--- Raw data ---

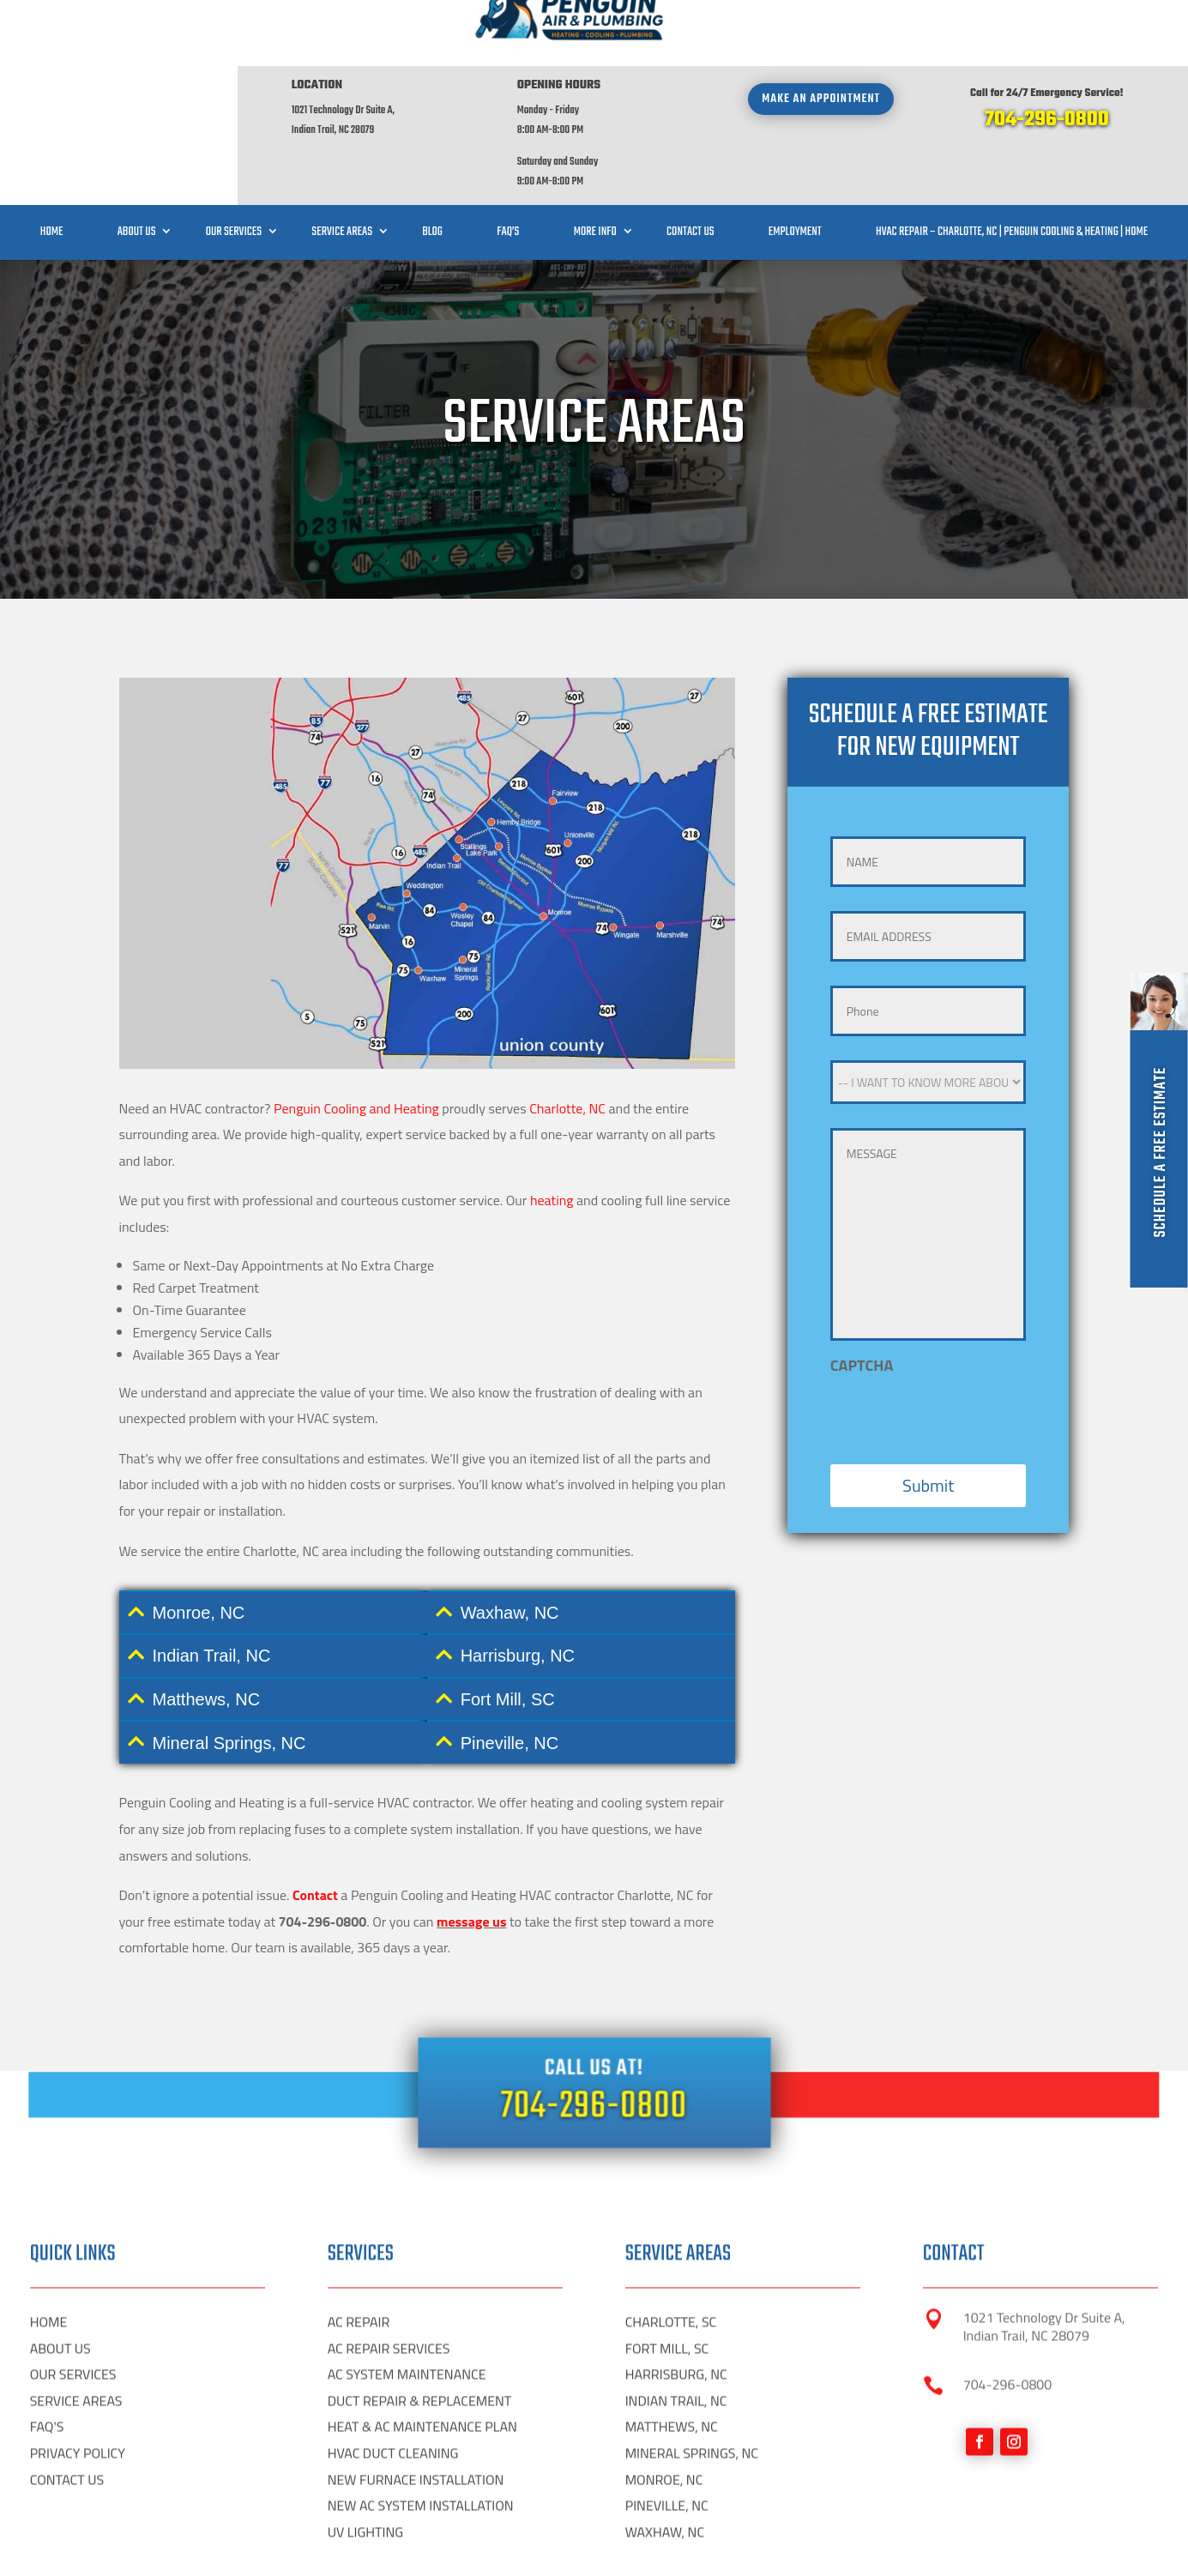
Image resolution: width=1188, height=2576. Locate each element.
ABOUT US (60, 2531)
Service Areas (341, 166)
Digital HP (216, 2549)
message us (472, 2133)
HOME (49, 2505)
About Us (137, 166)
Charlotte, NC (567, 1320)
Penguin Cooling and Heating (356, 1320)
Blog (432, 166)
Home (51, 166)
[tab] (273, 1825)
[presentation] (960, 1622)
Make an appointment (821, 33)
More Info (595, 166)
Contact (315, 2107)
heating (552, 1413)
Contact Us (690, 166)
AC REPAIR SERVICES (389, 2531)
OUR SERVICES (73, 2558)
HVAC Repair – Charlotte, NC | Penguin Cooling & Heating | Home (1012, 166)
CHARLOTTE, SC (671, 2505)
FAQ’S (508, 166)
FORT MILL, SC (667, 2531)
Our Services (234, 166)
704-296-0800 (1047, 53)
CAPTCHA (861, 1577)
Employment (795, 166)
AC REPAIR (359, 2505)
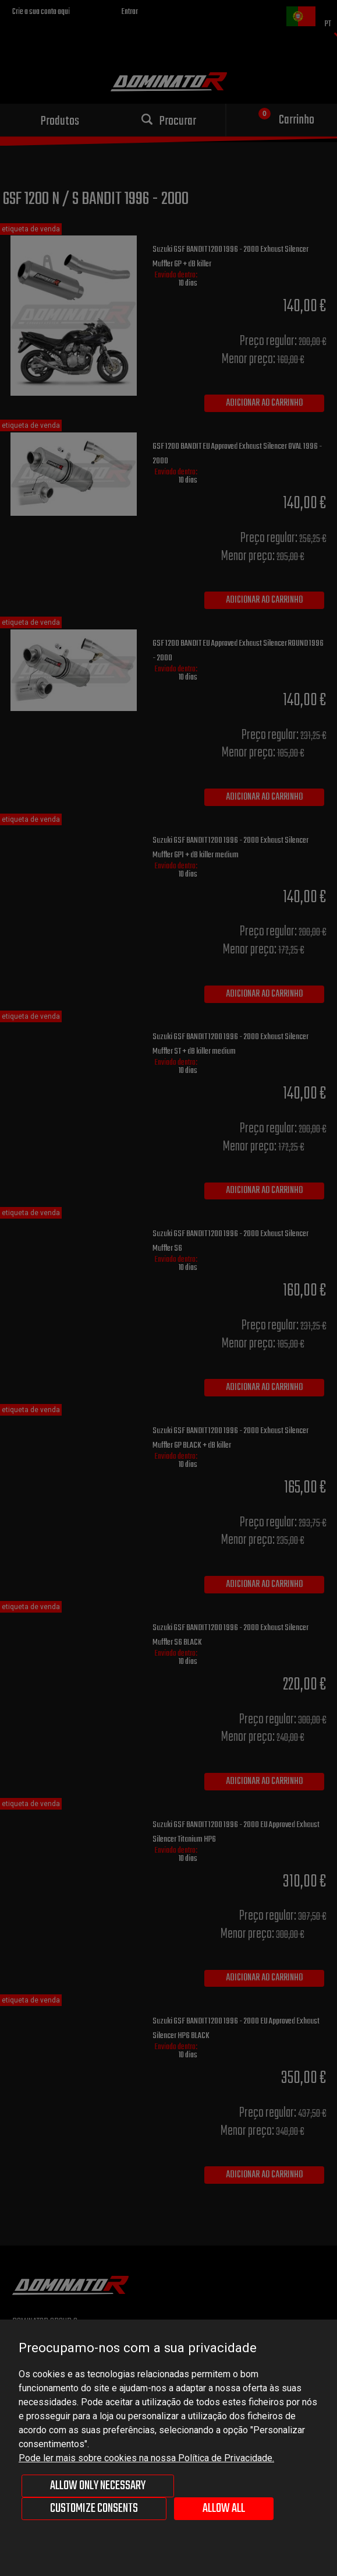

---

▶ _Brief_: Could the entries above be returned verbatim, with no pictures included?

▶ _Response below_:
Image resolution: width=1188, height=2576. Locate each element.
ABOUT US (60, 2531)
Service Areas (341, 166)
Digital HP (216, 2549)
message us (472, 2133)
HOME (49, 2505)
About Us (137, 166)
Charlotte, NC (567, 1320)
Penguin Cooling and Heating (356, 1320)
Blog (432, 166)
Home (51, 166)
[tab] (273, 1825)
[presentation] (960, 1622)
Make an appointment (821, 33)
More Info (595, 166)
Contact (315, 2107)
heating (552, 1413)
Contact Us (690, 166)
AC REPAIR SERVICES (389, 2531)
OUR SERVICES (73, 2558)
HVAC Repair – Charlotte, NC | Penguin Cooling & Heating | Home (1012, 166)
CHARLOTTE, SC (671, 2505)
FAQ’S (508, 166)
FORT MILL, SC (667, 2531)
Our Services (234, 166)
704-296-0800 (1047, 53)
CAPTCHA (861, 1577)
Employment (795, 166)
AC REPAIR (359, 2505)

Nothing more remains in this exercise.